Styrene resins represented by ABS resin are widely used for the production of automobiles, household electrical appliances, OA equipments or the like due to its superior moldability, mechanical properties, chemical resistance and secondary processability.
However, when parts of styrene resins represented by ABS resin come into contact with and rub against another part made of other resins such as polyethylene and polyvinyl chloride or another part such as a lining sheet or a foam made of chloroprene rubber, natural rubber, polyester or polyethylene, squeaking noises (rubbing noises) may be generated. For example, in a ventilator made of ABS resin is installed a valve shutter using a chloroprene rubber foam or the like as a sealing material in order to adjust an air quantity. If the valve shutter is rotated for air quantity adjustment, a case of the ventilator rubs against the sealing material, so that squeaking noises may be generated.
Moreover, it is known that when parts made of styrene resins rub against each other, squeaking noises tend to be generated. Therefore, it is avoided to use parts made of styrene resins in combination in places where the parts come into contact with and rub against each other, for example, by vibration, rotation or the like.
Since the styrene resins such as ABS resin and ASA resin are amorphous resins, they are higher in coefficient of friction as compared with crystalline resins such as polyethylene, polypropylene and polyacetal, and it is well known that, like an air outlet of an air conditioner in an automobile or buttons of a car audio system, when fitting with a member made of another resin, a stick slip phenomenon as illustrated in FIG. 1 occurs to generate unpleasant sounds (squeaking noises) because of a large coefficient of friction. The stick slip phenomenon is a phenomenon that is generated when two objects rub against each other. As illustrated by a model of FIG. 2(a), when an object M connected with a spring is placed on a driving table that moves at a driving speed V, the object M moves toward the right direction first as illustrated in FIG. 2(b) together with the table moving at the driving speed V by the action of a static frictional force. When the force by which the object M is to be restored to its original position becomes equal to the static frictional force, the object M starts to slip in the opposite direction to the driving speed V. At this time, the object M comes to receive a kinematic frictional force, and the slip is stopped when the force of the spring becomes equal to the kinematic frictional force as illustrated in FIG. 2(c), so that the object M comes again into a state where it attaches on the driving table and it moves again in the same direction as the driving speed V (FIG. 2(d)). This is called a stick slip phenomenon. As illustrated in FIG. 1, it has been said that if the difference Δμ between the coefficient of static friction μs of the upper end of a saw wavy form and the coefficient of friction μ1 of the lower end of a saw wavy form is large, squeaking noises tend to be generated easily.
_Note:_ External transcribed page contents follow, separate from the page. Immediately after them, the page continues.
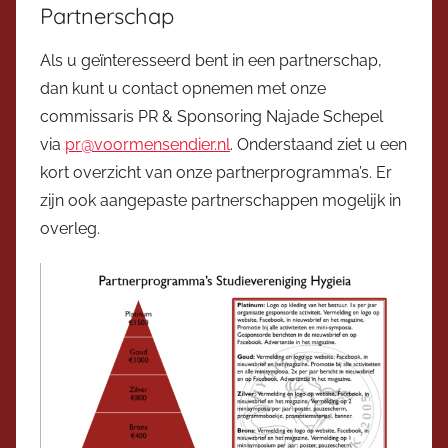
Partnerschap
Als u geïnteresseerd bent in een partnerschap,
dan kunt u contact opnemen met onze
commissaris PR & Sponsoring Najade Schepel
via
pr@voormensendier.nl
. Onderstaand ziet u een
kort overzicht van onze partnerprogramma’s. Er
zijn ook aangepaste partnerschappen mogelijk in
overleg.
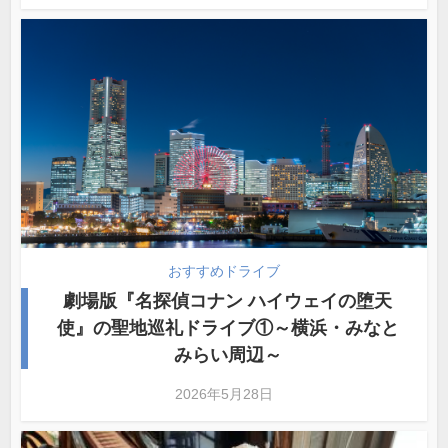
おすすめドライブ
劇場版『名探偵コナン ハイウェイの堕天
使』の聖地巡礼ドライブ①～横浜・みなと
みらい周辺～
2026年5月28日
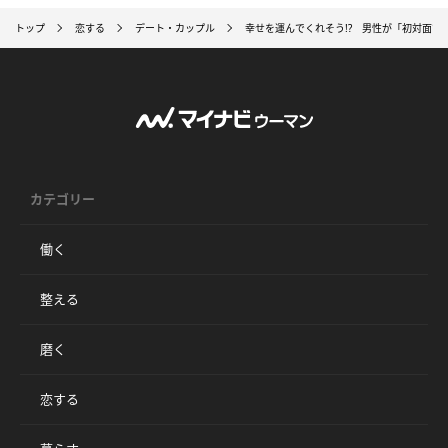
トップ
恋する
デート・カップル
幸せを運んでくれそう!? 男性が「初対面で
カテゴリー
働く
整える
磨く
恋する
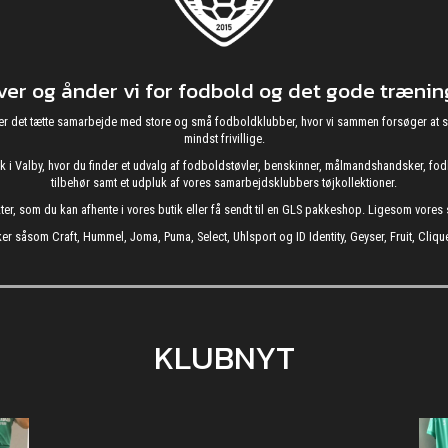
r og ånder vi for fodbold og det gode træning
g nyder det tætte samarbejde med store og små fodboldklubber, hvor vi sammen forsøger 
mindst frivillige.
utik i Valby, hvor du finder et udvalg af fodboldstøvler, benskinner, målmandshandsker, 
tilbehør samt et udpluk af vores samarbejdsklubbers tøjkollektioner.
kter, som du kan afhente i vores butik eller få sendt til en GLS pakkeshop. Ligesom vore
er såsom Craft, Hummel, Joma, Puma, Select, Uhlsport og ID Identity, Geyser, Fruit, Clique
KLUBNYT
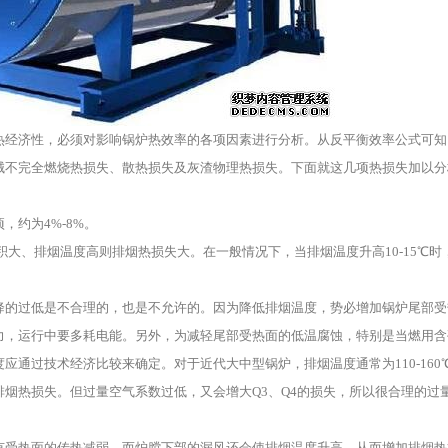
热经济性，必须对影响锅炉热效率的各项因素进行分析。从反平衡效率公式可知
械不完全燃烧热损失、散热损失及灰渣物理热损失。下面就这几项热损失加以分
约为4%-8%。
、排烟温度高则排烟热损失大。在一般情况下，当排烟温度升高10-15℃时，
的过低是不合理的，也是不允许的。因为降低排烟温度，势必增加锅炉尾部受
力，运行中要多耗电能。另外，为减轻尾部受热面的低温腐蚀，特别是当燃用含
通过技术经济比较来确定。对于近代大中型锅炉，排烟温度通常为110-160
热损失。但过量空气系数过低，又会增大Q3、Q4的损失，所以很合理的过
受热面的传热减弱，而炉膛下部的漏风还会使排烟温度升高，从而增加排烟热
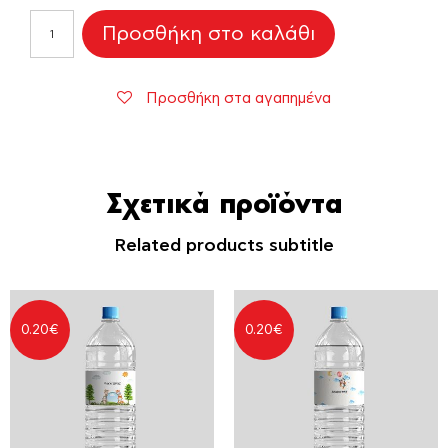
Κούπα
Προσθήκη στο καλάθι
Βάπτισης
"Ελικόπτερο"
ποσότητα
Προσθήκη στα αγαπημένα
Σχετικά προϊόντα
Related products subtitle
0.20
€
0.20
€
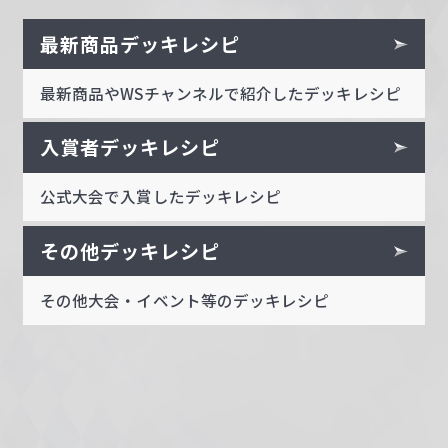
最新商品デッキレシピ
最新商品やWSチャンネルで紹介したデッキレシピ
入賞者デッキレシピ
公式大会で入賞したデッキレシピ
その他デッキレシピ
その他大会・イベント等のデッキレシピ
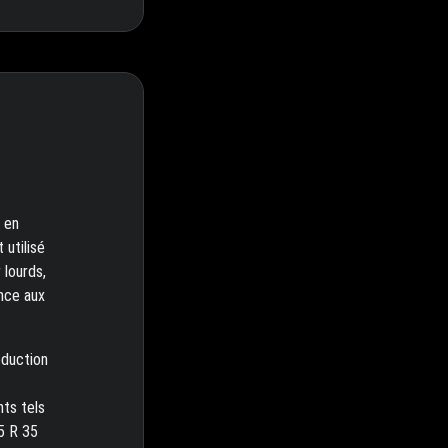
 en
 utilisé
 lourds,
ance aux
éduction
nts tels
.5 R 35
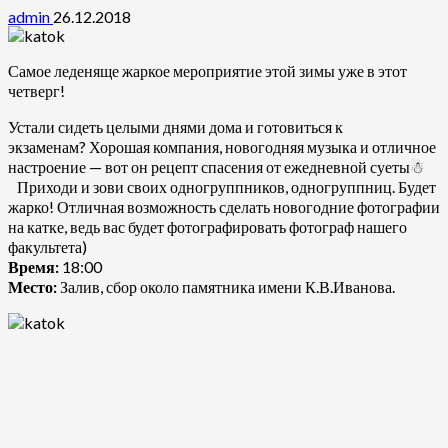
admin
26.12.2018
Самое леденяще жаркое мероприятие этой зимы уже в этот
четверг!
Устали сидеть целыми днями дома и готовиться к
экзаменам?
Хорошая компания, новогодняя музыка и отличное
настроение — вот он рецепт спасения от ежедневной суеты☃
Приходи и зови своих одногруппников, одногруппниц. Будет
жарко! Отличная возможность сделать новогодние фотографии
на катке, ведь вас будет фотографировать фотограф нашего
факультета)
Время:
18:00
Место:
Залив, сбор около памятника имени К.В.Иванова.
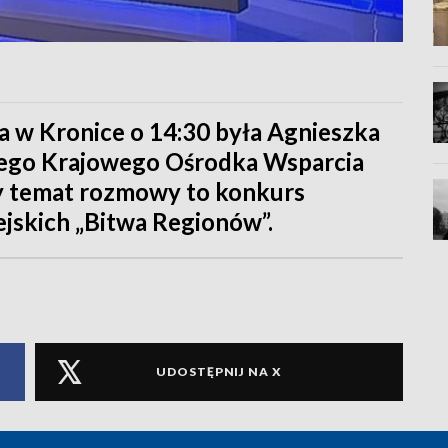
 w Kronice o 14:30 była Agnieszka
wego Krajowego Ośrodka Wsparcia
y temat rozmowy to konkurs
jskich „Bitwa Regionów”.
UDOSTĘPNIJ NA X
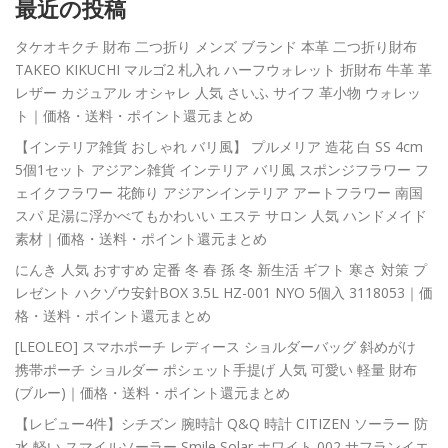
最近の投稿
タケオキクチ 財布 二つ折り メンズ ブランド 本革 二つ折り財布
TAKEO KIKUCHI マルゴ2 札入れ ハーフウォレット 折財布 牛革 革
レザー カジュアル オシャレ 人気 さいふ サイフ 革小物 ウォレッ
ト｜価格・送料・ポイント還元まとめ
【インテリア雑貨 おしゃれ バリ風】 プルメリア 造花 白 SS 4cm
5個1セット アジアン雑貨 インテリア バリ風 スポンジフラワー フ
ェイクフラワー 花飾り アジアンインテリア アートフラワー 南国
スパ 足湯に浮かべてもかわいい エステ サロン 人気 ハンドメイド
素材｜価格・送料・ポイント還元まとめ
にんき 人気 おすすめ 定番 冬 春 孫 冬 新生活 ギフト 寒さ 対策 プ
レゼント ハクゾウ安針BOX 3.5L HZ-001 NYO 5個入 3118053｜価
格・送料・ポイント還元まとめ
[LEOLEO] スマホポーチ レディース ショルダーバッグ 斜めがけ
携帯ポーチ ショルダー ポシェット手提げ 人気 可愛い 軽量 財布
(ブルー)｜価格・送料・ポイント還元まとめ
【レビュー4件】シチズン 腕時計 Q&Q 時計 CITIZEN ソーラー 防
水 軽い スマイルソーラー Smile Solar ホワイト 002 サフランイエ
A dynamic friction coefficient is a middle value between μs and μl.
When those are used as automobile interior parts and the like, such a squeaking noise is a major cause that spoils comfortableness and silence when riding a car, and therefore reduction of squeaking noises is demanded strongly.
On the other hand, it is known that the stick slip phenomenon occurs remarkably when the friction velocity dependency of a coefficient of friction determined on the basis of the Amonton-Coulomb's law takes a negative value (see non-patent document 1), and it is possible to inhibit the occurrence of the stick slip phenomenon and reduce the generation of squeaking noises by bringing the friction velocity dependency of the coefficient of friction close to zero or to a positive value greater than zero.
In order to prevent such squeaking noises, a method of applying Teflon (registered trademark) coating to the surface of a member, a method of mounting a Teflon (registered trademark) tape, a method of applying a silicone oil, etc. have been performed. However, the step of mounting or applying is very complicated and requires time and effort, and there is a problem that the effect does not continue when being placed under high temperatures for a long time.
As a method for changing the properties of the material itself, a method of incorporating a silicone oil into an ABS resin and a method of incorporating an epoxy-containing olefin copolymer into an ABS resin have been proposed. For example, there have been disclosed a technology of incorporating an organosilicon compound into a resin composed of a polycarbonate resin and an ABS resin (see patent document 1), a technology of incorporating a flame retardant, a flame retarding aid and a silicone oil into an ABS resin (see patent document 2), a technology of incorporating a silicone oil into a rubber-modified polystyrene resin (see patent document 3), a technology of incorporating an alkali (earth) metal salt of an alkane sulfonate surfactant into an ABS resin (see patent document 4), and a technology of incorporating a modified polyorganosiloxane having at least one reactive group selected from among an epoxy group, a carboxyl group and an acid anhydride group into an ABS resin (see patent document 5).
However, an effect of reducing squeaking noises obtained by these methods is not sufficient. Even if the effect of preventing squeaking noises is considerably exhibited just after molding, the durability of the effect is poor, and in particular, there is a problem that the effect deteriorates remarkably when being placed under high temperatures for a long time.
Moreover, when the parts made of styrene resins represented by ABS resins are assembled in combination, even with those technologies, the sufficient effect of reducing squeaking noises cannot be obtained and thus there was a problem that the range of usage was limited.